I realize I’m kind of old but I’ve run across postings of some of these gender reveal parties and the first time I saw one, I thought it was a rather stupid idea. I’m not talking about someone who holds up a pink or blue balloon, if that’s your thing or some other equivalent. One would think it would be just as easy and just as much fun to pick up the phone, call Grandma or Aunt Betty Crocker to give them the big news, and get their reaction on a one to one level.
Hell, just put icing on a cupcake if you must. Blue if it’s a boy or pink if it’s a girl.
But I’ve seen some rather huge displays of ridiculousness as if you turned the revelation of whether that brat kicking around inside you is male or female into a production worthy of Disney studios.
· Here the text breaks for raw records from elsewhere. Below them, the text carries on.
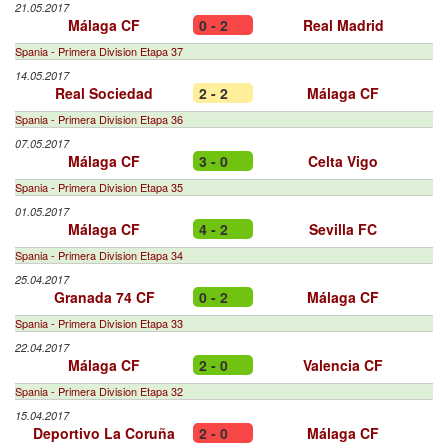
21.05.2017
Málaga CF
0 - 2
Real Madrid
Spania - Primera Division Etapa 37
14.05.2017
Real Sociedad
2 - 2
Málaga CF
Spania - Primera Division Etapa 36
07.05.2017
Málaga CF
3 - 0
Celta Vigo
Spania - Primera Division Etapa 35
01.05.2017
Málaga CF
4 - 2
Sevilla FC
Spania - Primera Division Etapa 34
25.04.2017
Granada 74 CF
0 - 2
Málaga CF
Spania - Primera Division Etapa 33
22.04.2017
Málaga CF
2 - 0
Valencia CF
Spania - Primera Division Etapa 32
15.04.2017
Deportivo La Coruña
2 - 0
Málaga CF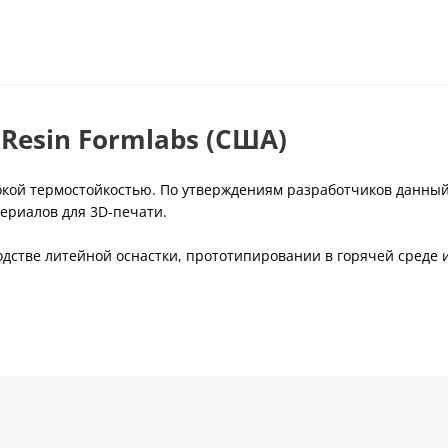
Resin Formlabs (США)
окой термостойкостью. По утверждениям разработчиков данный
ериалов для 3D-печати.
дстве литейной оснастки, прототипировании в горячей среде 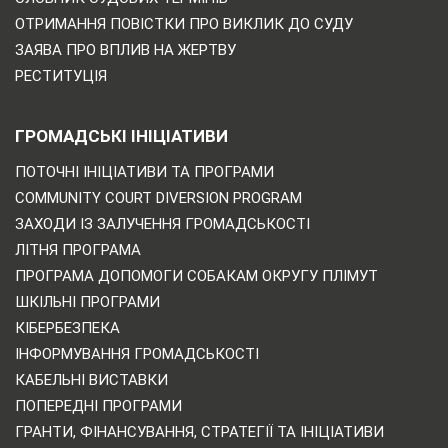
ОТРИМАННЯ ПОВІСТКИ ПРО ВИКЛИК ДО СУДУ
ЗАЯВА ПРО ВПЛИВ НА ЖЕРТВУ
РЕСТИТУЦІЯ
ГРОМАДСЬКІ ІНІЦІАТИВИ
ПОТОЧНІ ІНІЦІАТИВИ ТА ПРОГРАМИ
COMMUNITY COURT DIVERSION PROGRAM
ЗАХОДИ ІЗ ЗАЛУЧЕННЯ ГРОМАДСЬКОСТІ
ЛІТНЯ ПРОГРАМА
ПРОГРАМА ДОПОМОГИ СОБАКАМ ОКРУГУ ПЛІМУТ
ШКІЛЬНІ ПРОГРАМИ
КІБЕРБЕЗПЕКА
ІНФОРМУВАННЯ ГРОМАДСЬКОСТІ
КАБЕЛЬНІ ВИСТАВКИ
ПОПЕРЕДНІ ПРОГРАМИ
ГРАНТИ, ФІНАНСУВАННЯ, СТРАТЕГІЇ ТА ІНІЦІАТИВИ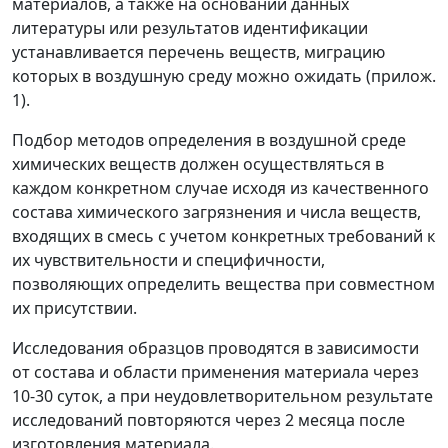
материалов, а также на основании данных
литературы или результатов идентификации
устанавливается перечень веществ, миграцию
которых в воздушную среду можно ожидать (прилож.
1).
Подбор методов определения в воздушной среде
химических веществ должен осуществляться в
каждом конкретном случае исходя из качественного
состава химического загрязнения и числа веществ,
входящих в смесь с учетом конкретных требований к
их чувствительности и специфичности,
позволяющих определить вещества при совместном
их присутствии.
Исследования образцов проводятся в зависимости
от состава и области применения материала через
10-30 суток, а при неудовлетворительном результате
исследований повторяются через 2 месяца после
изготовления материала.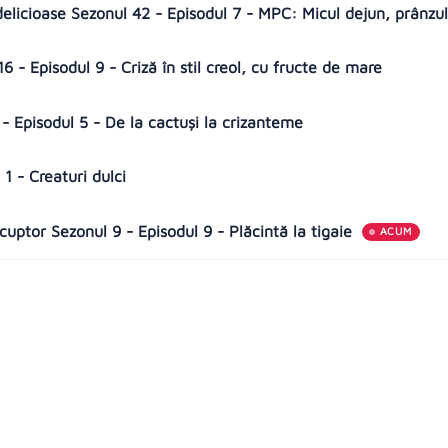
delicioase Sezonul 42 - Episodul 7 - MPC: Micul dejun, prânzul
6 - Episodul 9 - Criză în stil creol, cu fructe de mare
- Episodul 5 - De la cactuși la crizanteme
1 - Creaturi dulci
cuptor Sezonul 9 - Episodul 9 - Plăcintă la tigaie
ACUM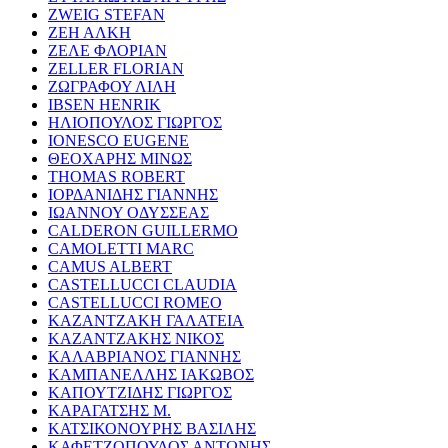
ZWEIG STEFAN
ΖΕΗ ΑΛΚΗ
ΖΕΛΕ ΦΛΟΡΙΑΝ
ZELLER FLORIAN
ΖΩΓΡΑΦΟΥ ΛΙΛΗ
IBSEN HENRIK
ΗΛΙΟΠΟΥΛΟΣ ΓΙΩΡΓΟΣ
IONESCO EUGENE
ΘΕΟΧΑΡΗΣ ΜΙΝΩΣ
THOMAS ROBERT
ΙΟΡΔΑΝΙΔΗΣ ΓΙΑΝΝΗΣ
ΙΩΑΝΝΟΥ ΟΔΥΣΣΕΑΣ
CALDERON GUILLERMO
CAMOLETTI MARC
CAMUS ALBERT
CASTELLUCCI CLAUDIA
CASTELLUCCI ROMEO
ΚΑΖΑΝΤΖΑΚΗ ΓΑΛΑΤΕΙΑ
ΚΑΖΑΝΤΖΑΚΗΣ ΝΙΚΟΣ
ΚΑΛΑΒΡΙΑΝΟΣ ΓΙΑΝΝΗΣ
ΚΑΜΠΑΝΕΛΛΗΣ ΙΑΚΩΒΟΣ
ΚΑΠΟΥΤΖΙΔΗΣ ΓΙΩΡΓΟΣ
ΚΑΡΑΓΑΤΣΗΣ Μ.
ΚΑΤΣΙΚΟΝΟΥΡΗΣ ΒΑΣΙΛΗΣ
ΚΑΦΕΤΖΟΠΟΥΛΟΣ ΑΝΤΩΝΗΣ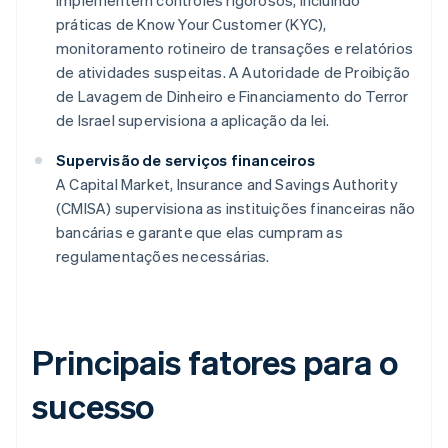
implementem controles rigorosos, incluindo
práticas de Know Your Customer (KYC),
monitoramento rotineiro de transações e relatórios
de atividades suspeitas. A Autoridade de Proibição
de Lavagem de Dinheiro e Financiamento do Terror
de Israel supervisiona a aplicação da lei.
Supervisão de serviços financeiros
A Capital Market, Insurance and Savings Authority
(CMISA) supervisiona as instituições financeiras não
bancárias e garante que elas cumpram as
regulamentações necessárias.
Principais fatores para o
sucesso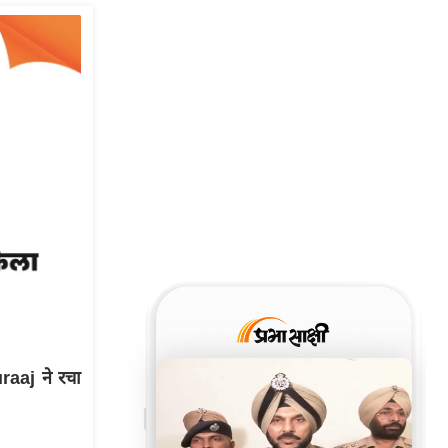
raaj ने रचा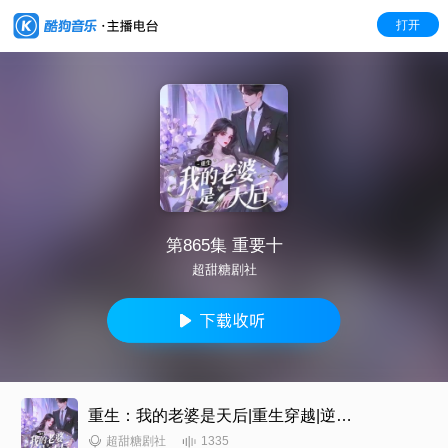
打开
第865集 重要十
超甜糖剧社
重生：我的老婆是天后|重生穿越|逆袭|搞笑|爆更|爽文
1335
超甜糖剧社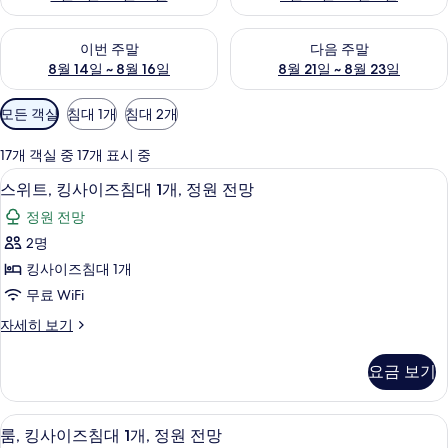
이번 주말 예약 가능 여부 확인, 8월 14일 ~ 8월 16일
다음 주말 예약 가능 여부 확인, 8
이번 주말
다음 주말
8월 14일 ~ 8월 16일
8월 21일 ~ 8월 23일
객
모든 객실
침대 1개
침대 2개
실
에
17개 객실 중 17개 표시 중
사
스위트, 킹사이즈침대 1개, 정원 전망 | 
스
2
스위트, 킹사이즈침대 1개, 정원 전망
용
위
가
정원 전망
트,
능
2명
킹
한
킹사이즈침대 1개
사
필
무료 WiFi
터
이
스
자세히 보기
즈
위
침
트,
요금 보기
킹
대
사
1
이
룸, 킹사이즈침대 1개, 정원 전망 | 고급 
룸,
2
즈
개,
룸, 킹사이즈침대 1개, 정원 전망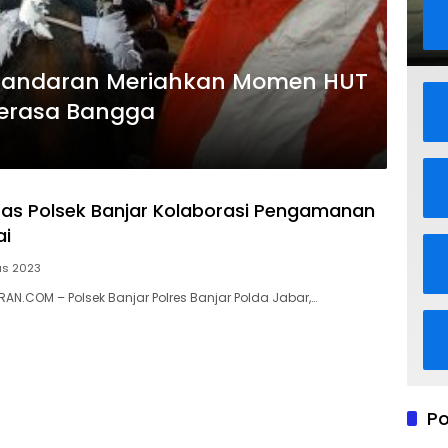
ngandaran Meriahkan Momen HUT
Merasa Bangga
intas Polsek Banjar Kolaborasi Pengamanan
ai
us 2023
N.COM – Polsek Banjar Polres Banjar Polda Jabar,…
Po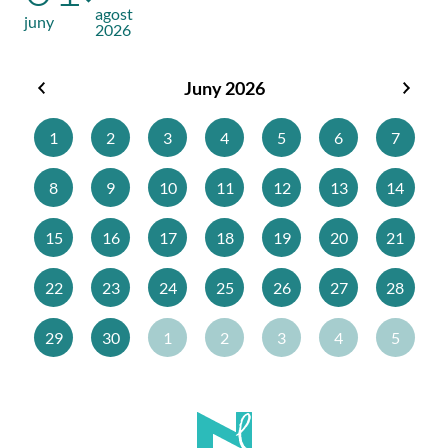
agost
juny
2026
Juny 2026
Maig
Juliol
2026
2026
1
2
3
4
5
6
7
8
9
10
11
12
13
14
15
16
17
18
19
20
21
22
23
24
25
26
27
28
29
30
1
2
3
4
5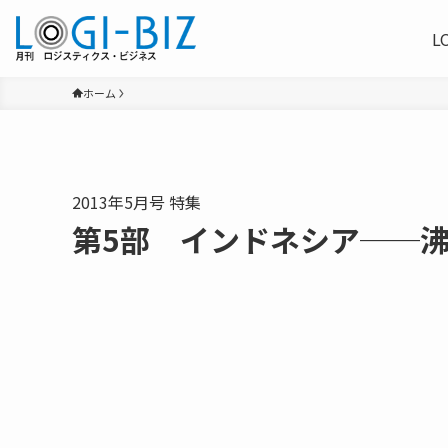
L
ホーム
2013年5月号 特集
第5部 インドネシア──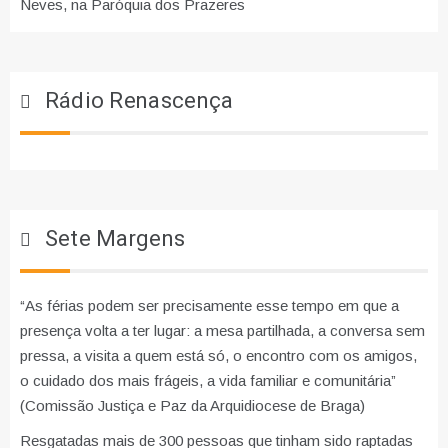
Neves, na Paróquia dos Prazeres
Rádio Renascença
Sete Margens
“As férias podem ser precisamente esse tempo em que a
presença volta a ter lugar: a mesa partilhada, a conversa sem
pressa, a visita a quem está só, o encontro com os amigos,
o cuidado dos mais frágeis, a vida familiar e comunitária”
(Comissão Justiça e Paz da Arquidiocese de Braga)
Resgatadas mais de 300 pessoas que tinham sido raptadas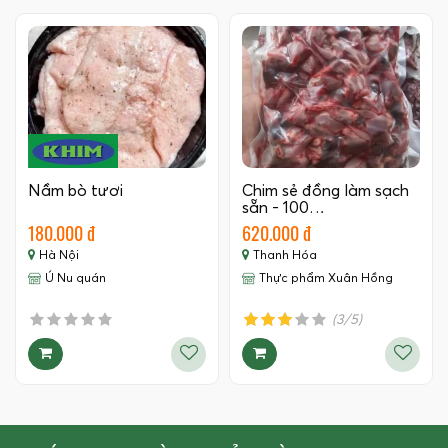
Nầm bò tươi
Chim sẻ đồng làm sạch
sẵn - 100…
180.000 đ
620.000 đ
Hà Nội
Thanh Hóa
Ú Nu quán
Thực phẩm Xuân Hồng
(3/5)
One reveal stated it was a boy (see photograph), but unfortunately they killed Grandma in the process. No word on whether granny saw the blue smoke just before she bit the dust, having taken a piece of shrapnel for the cause.
And more recently, using a device that creates smoke (blue or pink) started a fire that has so far burned over 7,000 acres and is still going strong.
One of the multiple fires burning in California was started during a gender-reveal party, officials said.A “smoke-generating pyrotechnic device” used at the party sparked the El Dorado Fire in San Bernardino County, Cal Fire said in a press release. The fire started Saturday at 10:23 a.m. PT (1:23 p.m. ET) at the El Dorado Park Ranch in Yucaipa and spread from the park north on to Yucaipa Ridge, according to the release.It has since grown to 8,600 acres as of Monday and is just 7% contained, according to the San Bernardino National Forest……
……In 2017, a gender reveal party in Arizona sparked a wildfire that burned nearly 47,000 acres and caused more than $8 million in damage.The expectant father, an off-duty US Border Patrol agent, had packed the target with the explosive Tannerite and shot it with a high-powered rifle. He pleaded guilty in 2018 to a misdemeanor and was sentenced to five years’ probation and ordered to pay almost $8.2 million in restitution.
Science advances onward. But there are consequences. Who knew that in the United States of Stupid, we would turn being able to know the sex of your baby into calamitous events that kill people and destroy property. Not to mention the gignormous hole it put in one man’s wallet.
If you insist on having a gender reveal, take my advice. Just bake a cupcake, buy some icing, blue or pink. Just make sure the oven doesn’t burn your house down in the process.